= Ida Bieler =

American violinist

Ida Bieler (born 1950 in Roanoke, Virginia) is an American violinist and professor of Violin.

==Biography==

Bieler studied under Ruggiero Ricci at the North Carolina School of the Arts, Oscar Shumsky at the Juilliard School of Music in New York, Max Rostal in Cologne and Nathan Milstein in London. From 1982 to 1988 she was concertmaster of the Gürzenich Orchestra of Cologne.

Bieler has been a member of the Melos Quartet. In 2001 she helped create the Xyrion Trio with Maria Kliegel and Nina Tichman and in 2003 the Heine Quartet. Since 1993 she has been Professor at the Robert Schumann University of Düsseldorf, where she leads the master class for violin. (As of 2015 she is no longer with the Xyrion Trio.)

Her husband was Hungarian pianist and conductor György Fischer.

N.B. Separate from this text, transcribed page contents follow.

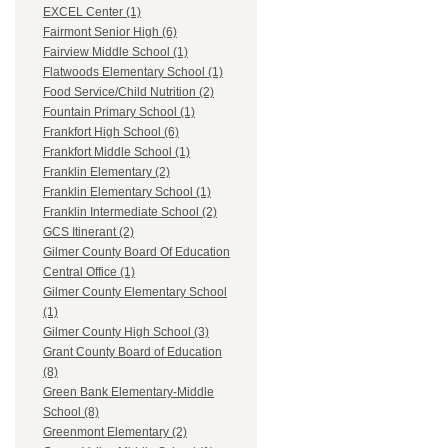
EXCEL Center (1)
Fairmont Senior High (6)
Fairview Middle School (1)
Flatwoods Elementary School (1)
Food Service/Child Nutrition (2)
Fountain Primary School (1)
Frankfort High School (6)
Frankfort Middle School (1)
Franklin Elementary (2)
Franklin Elementary School (1)
Franklin Intermediate School (2)
GCS Itinerant (2)
Gilmer County Board Of Education
Central Office (1)
Gilmer County Elementary School
(1)
Gilmer County High School (3)
Grant County Board of Education
(8)
Green Bank Elementary-Middle
School (8)
Greenmont Elementary (2)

In 2015 she became the artistic director of University of North Carolina School of the Arts' Chrysalis Chamber Music Institute.

==Honors, prizes and recordings==

Ida Bieler has received numerous prizes and honors including the Echo Klassik Preis, the Cannes Classical Award, the Concert Artists Guild Award (New York), the Vittorio Gui prize for chamber music (Florence), and a Silver Medal in the International Violin Competition Dr. Luis Sigall in Viña del Mar, Chile.

She has recorded works by Anton Reicha, Paul Hindemith, Zdenek Fibich, Béla Bartók, Krzysztof Penderecki, and John Corigliano, among others, and for labels such as Musikproduktion Dabringhaus und Grimm and Naxos Records.